13・2・6
ー見たてる Ⅴー
水原秋桜子編俳句小歳時記から
ネタを拾うことからもう少し進めると、
松岡正剛著「編集工学」かもしれません。
歳時記にある季語の説明も
水原秋桜子が新たに発見したものはありません。
でも何か魅力があります。
大きな意味で切り口の特異性が
水原秋桜子たらしめている、と云えます。
私は某カルチャースクールの文学散歩を担当します。
文学部出身でもなく、研究者でもありません。

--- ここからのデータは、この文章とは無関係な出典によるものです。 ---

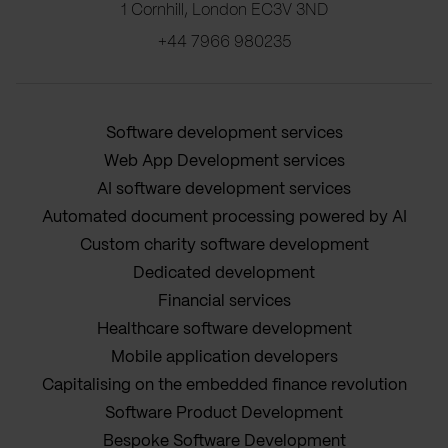
1 Cornhill, London EC3V 3ND
+44 7966 980235
Software development services
Web App Development services
AI software development services
Automated document processing powered by AI
Custom charity software development
Dedicated development
Financial services
Healthcare software development
Mobile application developers
Capitalising on the embedded finance revolution
Software Product Development
Bespoke Software Development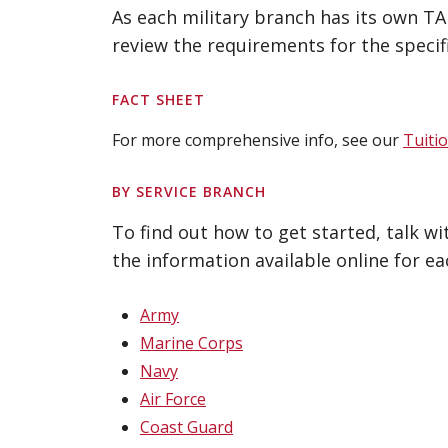
As each military branch has its own T
review the requirements for the specif
FACT SHEET
For more comprehensive info, see our
Tuiti
BY SERVICE BRANCH
To find out how to get started, talk w
the information available online for ea
Army
Marine Corps
Navy
Air Force
Coast Guard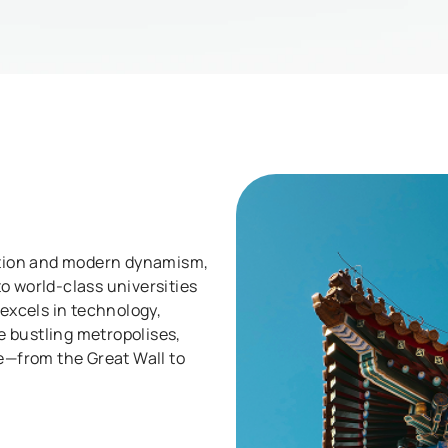
sation and modern dynamism,
o world-class universities
 excels in technology,
 bustling metropolises,
re—from the Great Wall to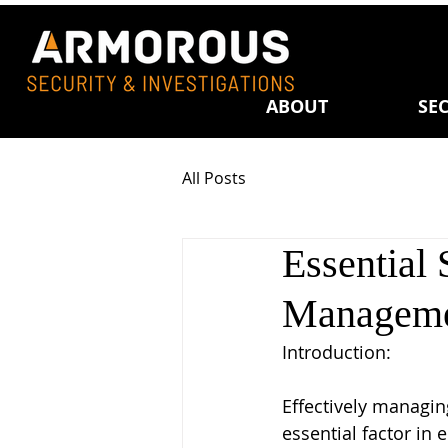
ABOUT
SEC
All Posts
Essential 
Manageme
Introduction: 
Effectively managing
essential factor in 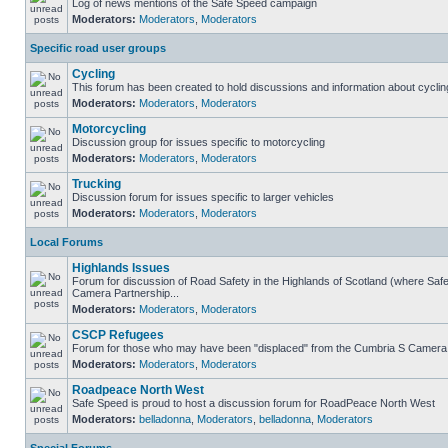
Log of news mentions of the Safe Speed campaign
Moderators:
Moderators
,
Moderators
Specific road user groups
Cycling
This forum has been created to hold discussions and information about cyclin
Moderators:
Moderators
,
Moderators
Motorcycling
Discussion group for issues specific to motorcycling
Moderators:
Moderators
,
Moderators
Trucking
Discussion forum for issues specific to larger vehicles
Moderators:
Moderators
,
Moderators
Local Forums
Highlands Issues
Forum for discussion of Road Safety in the Highlands of Scotland (where Sa
Camera Partnership...
Moderators:
Moderators
,
Moderators
CSCP Refugees
Forum for those who may have been "displaced" from the Cumbria S Camera
Moderators:
Moderators
,
Moderators
Roadpeace North West
Safe Speed is proud to host a discussion forum for RoadPeace North West
Moderators:
belladonna
,
Moderators
,
belladonna
,
Moderators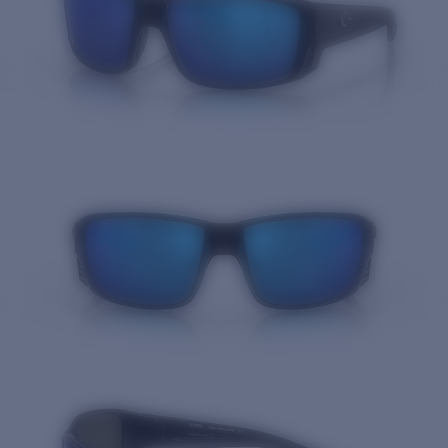
Quantity: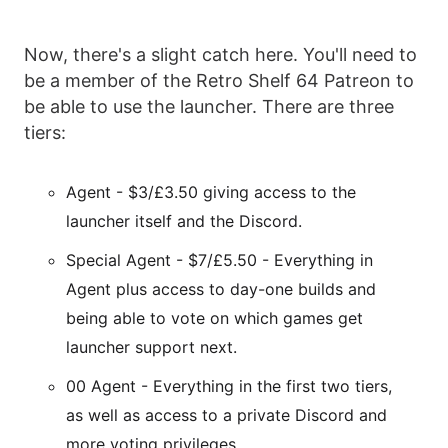
Now, there's a slight catch here. You'll need to
be a member of the Retro Shelf 64 Patreon to
be able to use the launcher. There are three
tiers:
Agent - $3/£3.50 giving access to the
launcher itself and the Discord.
Special Agent - $7/£5.50 - Everything in
Agent plus access to day-one builds and
being able to vote on which games get
launcher support next.
00 Agent - Everything in the first two tiers,
as well as access to a private Discord and
more voting privileges.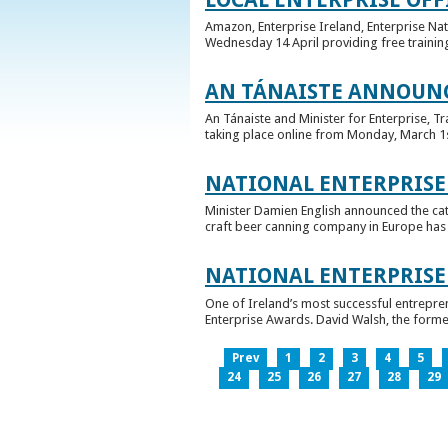
Amazon, Enterprise Ireland, Enterprise Na
Wednesday 14 April providing free training
AN TÁNAISTE ANNOUNC
An Tánaiste and Minister for Enterprise, 
taking place online from Monday, March 1st 
NATIONAL ENTERPRISE
Minister Damien English announced the ca
craft beer canning company in Europe has ta
NATIONAL ENTERPRIS
One of Ireland’s most successful entrepre
Enterprise Awards. David Walsh, the former
Prev
1
2
3
4
5
24
25
26
27
28
29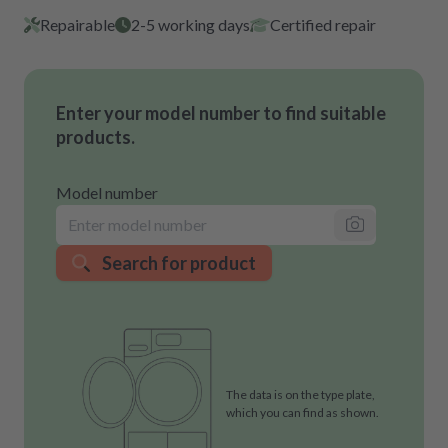
Repairable
2-5 working days
Certified repair
Enter your model number to find suitable
products.
Model number
Search for product
The data is on the type plate,
which you can find as shown.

ですが
私の切り口があります。
一例をしめすと、
我孫子の志賀直哉をはじめとする
白樺派文学に属する作家たちと、
市川の幸田露伴、永井荷風は
我孫子と市川に移り住んでいるのですが、
移り住んだ動機は全く違います。
志賀直哉はそこに白樺派があったから
我孫子に移り住んだ。
露伴、荷風は戦争で東京に住めなくなったので
東京に一番近い市川へ移り住んでいます。
志賀直哉は
我孫子を舞台に「和解」を書いています。
荷風は
「葛飾土産」に
市川から船橋にかけて散策した様子を書いています。
いわば仕方なく移り住んだ市川を散策して、
悪くないじゃないか…と云ったようなことを書いています。
切り口、
即ち松岡正剛のいう編集ではないか、と考えています。